The Senators and Representatives before mentioned, and the members of the
several State Legislatures, and all executive and judicial officers, both of
the Confederate States and of the several States, shall be bound by oath or
affirmation to support this Constitution; but no religious test shall ever be
required as a qualification to any office or public trust under the Confederate
States.
5.
The enumeration, in the Constitution, of certain rights shall not be construed
to deny or disparage others retained by the people of the several States.
6.
The powers not delegated to the Confederate States by the Constitution, nor
prohibited by it to the States, are reserved to the States, respectively, or to
the people thereof.
ARTICLE
VII
I.
The ratification of the conventions of five States shall be sufficient for the
establishment of this Constitution between the States so ratifying the same.
2.
When five States shall have ratified this Constitution, in the manner before
specified, the Congress under the Provisional Constitution shall prescribe the
time for holding the election of President and Vice President; and for the
meeting of the Electoral College; and for counting the votes, and inaugurating
the President. They shall, also, prescribe the time for holding the first
election of members of Congress under this Constitution, and the time for
assembling the same. Until the assembling of such Congress, the Congress under
the Provisional Constitution shall continue to exercise the legislative powers
granted them; not extending beyond the time limited by the Constitution of the
Provisional Government.
Adopted
unanimously by the Congress of the Confederate States of South Carolina,
Georgia, Florida, Alabama, Mississippi, Louisiana, and Texas, sitting in
convention at the capitol, the city of Montgomery, Ala., on the eleventh day of
March, in the year eighteen hundred and Sixty-one.
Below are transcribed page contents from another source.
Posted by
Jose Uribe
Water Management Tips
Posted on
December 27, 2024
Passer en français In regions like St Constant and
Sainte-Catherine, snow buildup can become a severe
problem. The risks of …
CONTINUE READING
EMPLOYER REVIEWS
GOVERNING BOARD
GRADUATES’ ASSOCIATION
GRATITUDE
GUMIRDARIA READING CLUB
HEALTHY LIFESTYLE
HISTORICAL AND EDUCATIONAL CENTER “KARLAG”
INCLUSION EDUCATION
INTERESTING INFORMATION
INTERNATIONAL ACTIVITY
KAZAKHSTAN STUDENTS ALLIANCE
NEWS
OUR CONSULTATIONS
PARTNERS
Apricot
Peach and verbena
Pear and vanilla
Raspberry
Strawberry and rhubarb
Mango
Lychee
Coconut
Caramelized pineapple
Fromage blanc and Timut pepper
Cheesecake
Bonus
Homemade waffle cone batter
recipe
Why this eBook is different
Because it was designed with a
HOWELL COBB, President of the Congress.
South Carolina: R. Barnwell Rhett, C. G. Memminger, Wm. Porcher Miles, James
Chesnut, Jr., R. W. Barnwell, William W. Boyce, Lawrence M. Keitt, T. J.
Withers.
Georgia: Francis S. Bartow, Martin J. Crawford, Benjamin H. Hill, Thos. R. R.
Cobb.
Florida: Jackson Morton, J. Patton Anderson, Jas. B. Owens.
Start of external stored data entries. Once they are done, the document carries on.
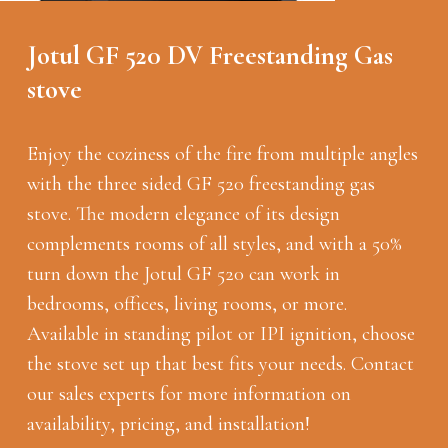
Jotul GF 520 DV Freestanding Gas
stove
Enjoy the coziness of the fire from multiple angles
with the three sided GF 520 freestanding gas
stove. The modern elegance of its design
complements rooms of all styles, and with a 50%
turn down the Jotul GF 520 can work in
bedrooms, offices, living rooms, or more.
Available in standing pilot or IPI ignition, choose
the stove set up that best fits your needs. Contact
our sales experts for more information on
availability, pricing, and installation!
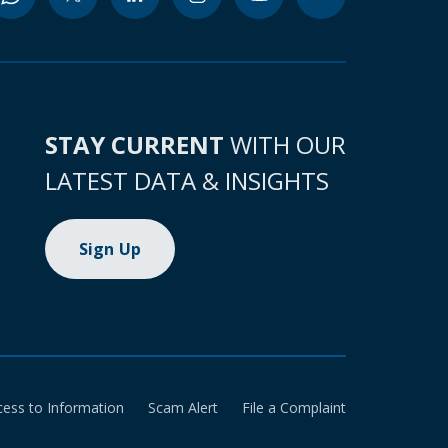
STAY CURRENT
WITH OUR
LATEST DATA & INSIGHTS
Sign Up
cess to Information
Scam Alert
File a Complaint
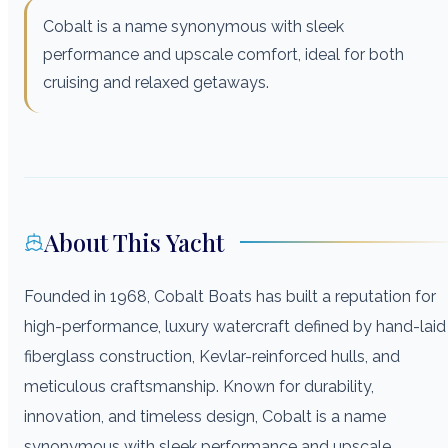
Cobalt is a name synonymous with sleek
performance and upscale comfort, ideal for both
cruising and relaxed getaways.
About This Yacht
Founded in 1968, Cobalt Boats has built a reputation for
high-performance, luxury watercraft defined by hand-laid
fiberglass construction, Kevlar-reinforced hulls, and
meticulous craftsmanship. Known for durability,
innovation, and timeless design, Cobalt is a name
synonymous with sleek performance and upscale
Alabama: Richard W. Walker, Robt. H. Smith, Colin J. McRae, William P. Chilton,
Stephen F. Hale, David P. Lewis, Tho. Fearn, Jno. Gill Shorter, J. L. M. Curry.
Mississippi: Alex. M. Clayton, James T. Harrison, William S. Barry, W. S.
Wilson, Walker Brooke, W. P. Harris, J. A. P. Campbell.
Louisiana: Alex. de Clouet, C. M. Conrad, Duncan F. Kenner, Henry Marshall.
Texas: John Hemphill, Thomas N. Waul, John H. Reagan, Williamson S. Oldham,
Louis T. Wigfall, John Gregg, William Beck Ochiltree.